Макс проходил в комнату, сюсюкал с Дашей, играл с ней в прятки и, пока девочка, уже тогда не отличавшаяся излишними умственными способностями, с закрытыми глазами честно считала до десяти, незаметно прятал приготовленную водку под матрас младшей Ирочке.
Потом он ловил в коридоре озверевшего от затянувшейся трезвости Тарабрина и заискивающе выспрашивал у него:
— Иван Сергеич, когда следующий фильм снимать будете, ролишку мне дадите? Хоть маленькую ролишечку, а? Малепусенькую, сладкий вы мой, а?
— Пошел вон, болван, — злился невыносимо свирепый в трезвом виде Тарабрин. — Вот пристал!
— Ну, дайте, а, драгоценный? А ведь у меня для вас подарочек приготовлен, — интригующе подхихикивал Макс, обнимая за талию Тарабрина, голова которого едва доходила ему до плеч.
— Ну, дам, дам… — стонал режиссер. При мысли о «подарочке» его глаза начинали плотоядно блестеть, руки дрожали от нетерпения. — Где? Где подарочек-то?
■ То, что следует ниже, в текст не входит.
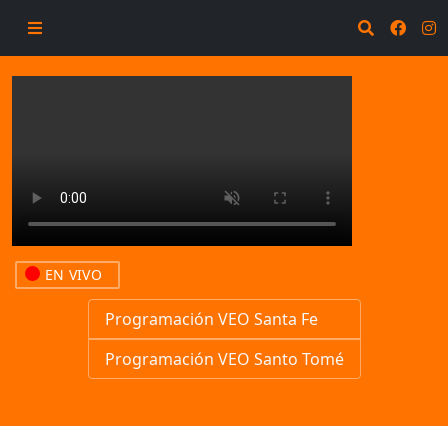
EN VIVO
Programación VEO Santa Fe
Programación VEO Santo Tomé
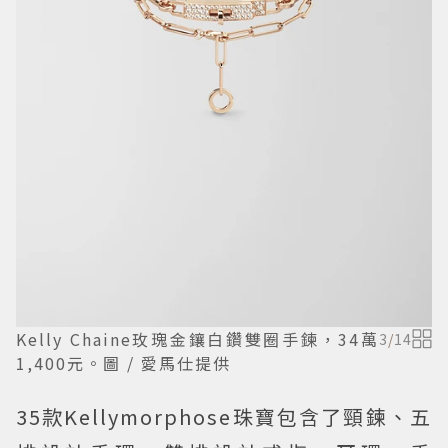
Kelly Chaine玫瑰金鑲白鑽雙圈手鍊，34萬
3
/
14
1,400元。圖 / 愛馬仕提供
35款Kellymorphose珠寶包含了頸鍊、五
— Ирочка ваша, ну прямо цветочек душистый, ангельчик прямо, — громко восхищался Макс и, наклонившись к уху своего заклятого благодетеля, шептал с интонацией змея-искусителя:
— В кроватке Ирочкиной подарочек-то мой. Только вы уж так, потихоньку, чтоб женушка не заметила.
Режиссер с трясущимися руками бежал в детскую за «подарочком», а Макс громко кричал его супруге:
— Ниночка свет Николаевна, солнышко мое! В магазинчик не надо ли прогуляться? Скажите только, я мигом.
Нина Николаевна, отрываясь от таза, где пузырилось намоченное со вчерашнего дня детское белье, устало соглашалась:
— Сходи, Макс, сходи… Ой, что бы я без тебя делала? Добровольный помощник отправлялся в магазин, а после его ухода Нина Николаевна обнаруживала мужа нализавшимся вдрызг и самолично била его своей могучей рукой.
— Ирод! — кричала она, не стесняясь соседей, посвященных в интимные тайны звездной семьи. — Опять наклюкался, бесстыжий! Сил моих больше нет!
Нина Николаевна плакала, грозилась уйти от мужа с детьми, однако никуда не уходила. Ну куда может уйти актриса от своего режиссера? Только к другому режиссеру. А где его взять, свободного-то? Вон сколько актрисулек мечтают хоть какого завалященького охомутать, в сторону Вани так и стригут глазами, так и стригут… Любая готова под знаменитого Тарабрина лечь, ничего не требуя взамен. Кроме роли, конечно. И стопарик нальют, и спать положат… А как же она? Куда она с детьми-то?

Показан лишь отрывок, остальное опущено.